Apart from the pictures, every line below needs to be reproduced verbatim.

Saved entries
= = = = =

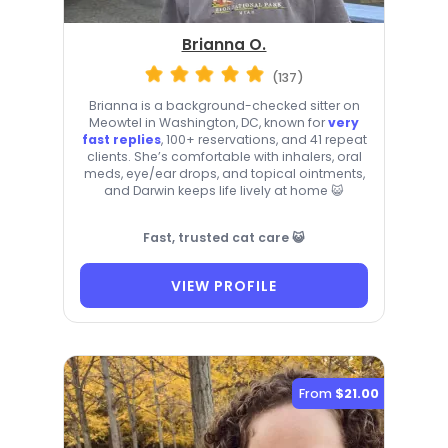
Brianna O.
(137)
Brianna is a background-checked sitter on
Meowtel in Washington, DC, known for
very
fast replies
, 100+ reservations, and 41 repeat
clients. She’s comfortable with inhalers, oral
meds, eye/ear drops, and topical ointments,
and Darwin keeps life lively at home 😺
Fast, trusted cat care 😺
VIEW PROFILE
From
$21.00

= = = = =

Exercise answer:
Brianna O.
(137)
Brianna is a background-checked sitter on
Meowtel in Washington, DC, known for
very
fast replies
, 100+ reservations, and 41 repeat
clients. She’s comfortable with inhalers, oral
meds, eye/ear drops, and topical ointments,
and Darwin keeps life lively at home 😺
Fast, trusted cat care 😺
VIEW PROFILE
From
$21.00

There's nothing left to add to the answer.